At Fulham Palace
Next tickets for THE GENTLE AUTHOR’S TOUR OF SPITALFIELDS are available for Saturday 22nd June
You enter the park by the Thames and go through a gate in a high wall to find yourself in a beautiful vegetable garden with an elaborate Tudor gate. Beyond the Tudor gate lies Fulham Palace, presenting an implacable classically-proportioned facade across a wide expanse of lawn bordered by tall old trees. You dare to walk across the grass and sneak around to the back of the stately home where you discover a massive Tudor gateway with ancient doors, leading to a courtyard with a fountain dancing and a grand entrance where Queen Elizabeth I once walked in. It was only a short walk from the tube but already you are in another world.
For over a thousand years the Bishops of London lived here until 1975 when it was handed over to the public. But even when Bishop Waldhere (693-c.705) acquired Fulham Manor around the year 700, it was just the most recent dwelling upon a site beside the Thames that had already been in constant habitation since Neolithic times. Our own St Dunstan, who built the first church in Stepney in 952, became Bishop of London in 957 and lived here. By 1392, a document recorded the great ditch that enclosed the thirty-six acres of Britain’s largest medieval moated dwelling.
Time has accreted innumerable layers and the visitor encounters a rich palimpsest of history, here at one of London’s earliest powerhouses. You stand in the Tudor courtyard admiring its rich diamond-patterned brickwork and the lofty tower entrance, all girded with a fragrant border of lavender at this time of year. Behind this sits the Georgian extension, presenting another face to the wide lawn. Yet even this addition evolved from Palladian in 1752 to Strawberry Hill Gothick in 1766, before losing its fanciful crenellations and towers devised by Stiff Leadbetter to arrive at a piously austere elevation, which it maintains to this day, in 1818.
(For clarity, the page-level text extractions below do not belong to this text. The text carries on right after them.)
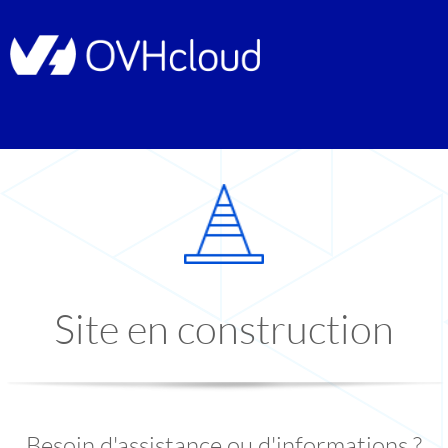
Site en construction
Besoin d'assistance ou d'informations ?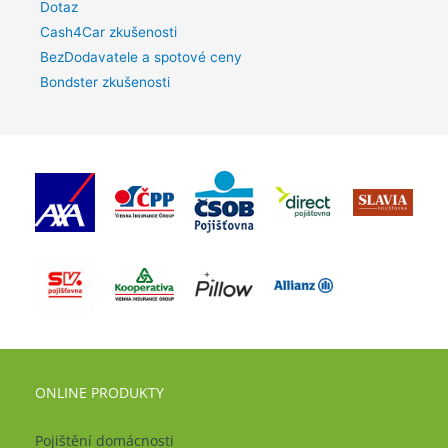
Dotaz
Cash4Car zkušenosti
BezDodavatele a spotové ceny
Bondster zkušenosti
ONLINE PRODUKTY
Pojištění domácnosti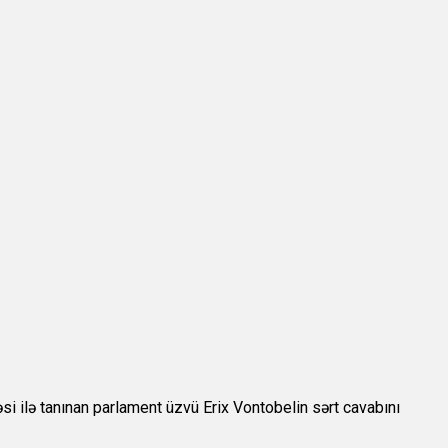
si ilə tanınan parlament üzvü Erix Vontobelin sərt cavabını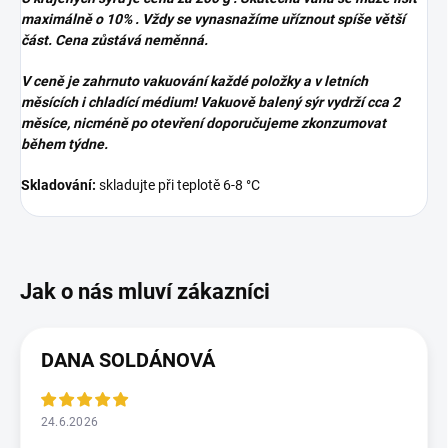
maximálně o 10% . Vždy se vynasnažíme uříznout spíše větší
část. Cena zůstává neměnná.
V ceně je zahrnuto vakuování každé položky a v letních
měsících i chladící médium! Vakuově balený sýr vydrží cca 2
měsíce, nicméně po otevření
doporučujeme zkonzumovat
během týdne.
Skladování:
skladujte při teplotě 6-8 °C
DANA SOLDÁNOVÁ
24.6.2026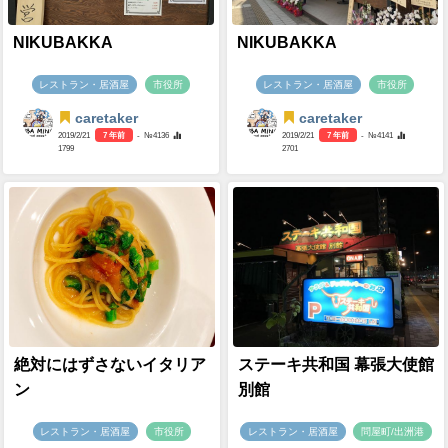
NIKUBAKKA
NIKUBAKKA
レストラン・居酒屋
市役所
レストラン・居酒屋
市役所
caretaker
caretaker
2019/2/21
7 年前
- №4136
2019/2/21
7 年前
- №4141
1799
2701
絶対にはずさないイタリア
ステーキ共和国 幕張大使館
ン
別館
レストラン・居酒屋
市役所
レストラン・居酒屋
問屋町/出洲港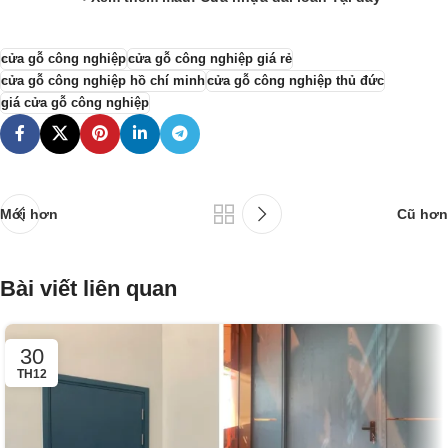
cửa gỗ công nghiệp
cửa gỗ công nghiệp giá rẻ
cửa gỗ công nghiệp hồ chí minh
cửa gỗ công nghiệp thủ đức
giá cửa gỗ công nghiệp
Mới hơn
Cũ hơn
Bài viết liên quan
30
TH12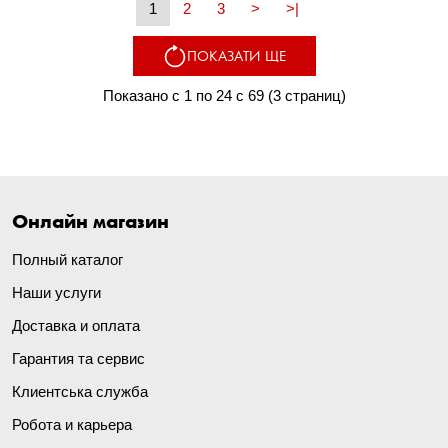
1
2
3
>
>|
ПОКАЗАТИ ЩЕ
Показано с 1 по 24 с 69 (3 страниц)
Онлайн магазин
Полный каталог
Наши услуги
Доставка и оплата
Гарантия та сервис
Клиентська служба
Робота и карьера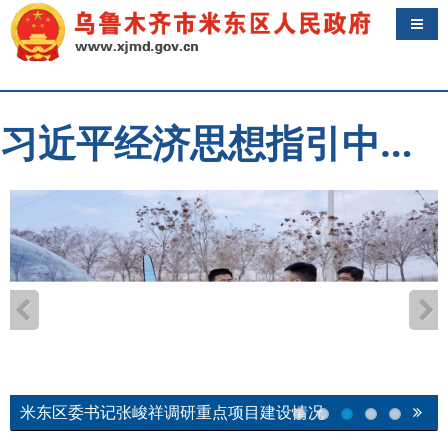
导航
习近平经济思想指引中国经济高质量发展行稳致远
米东区委书记张峻祥调研重点项目建设情况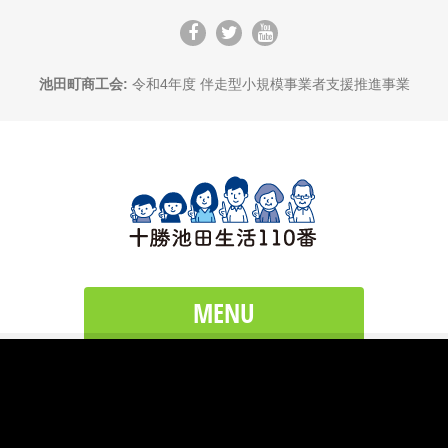
池田町商工会:
令和4年度 伴走型小規模事業者支援推進事業
MENU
Among the ecclesiastical incumbents were a number of botanically-inclined bishops whose legacy lives on in the grounds, manifest in noteworthy trees and the restored glasshouses where exotic fruits were grown for presentation to the monarch. In the sixteenth century, Bishop Grindal (1559-1570) sent grapes annually to Elizabeth I, and “The vines at Fulham were of that goodness and perfection beyond others” wrote John Strype. As Head of the Church in the American Colonies, Bishop Henry Compton (1675-1753), sent missionaries to collect seeds and cuttings and, in his thirty-eight tenure, he cultivated a greater variety of trees and shrubs than had previously been seen in any garden in England – including the first magnolia in Europe.
At this time of year, the walled garden proposes the focus of popular attention with its lush vegetable beds interwoven with cosmos, nasturtiums, sweet peas and french marigolds. A magnificent wisteria of more than a century’s growth shelters an intricate knot garden facing a curved glasshouse, following the line of a mellow old wall, where cucumber, melons and tomatoes and aubergines are ripening.
The place is a sheer wonder and a rare peaceful green refuge at the heart of the city – and everyone can visit for free .
Cucumbers in the glasshouse
Melon in the glasshouse
Five hundred year old Holme Oak
Coachman’s House by William Butterfield
Lodge House in the Gothick style believed to have been designed by Lady Hooley c. 1815
Tudor buildings in the foreground with nineteenth century additions towards the rear.
Sixteenth century gate with original oak doors
The courtyard entrance
Chapel by William Butterfield
Tudor gables
All Saints, Fulham seen from the walled garden
Freshly harvested carrots and vegetable marrows
Ancient yews preside at All Saints Fulham
I do hope that the funding of this magnificent estate is safe and sufficient for the ages to come. It would be a great tragedy were it to be lost to development.
Absolutely beautiful, splendid.
The palace was not “handed over to the public” I am afraid – LB Hammersmith & Fulham Council had to buy a long lease then struggled to find the capital to fund the massive repair bill. Since 2011 it is managed by the Fulham Palace Trust
Oh, how I love this English garden architecture! I would give anything to live in this property… The house, garden and grounds are unbelievably beautiful.
Love & Peace
ACHIM
This is the most beautiful garden! So pleasing to peruse your pics of this perfect garden.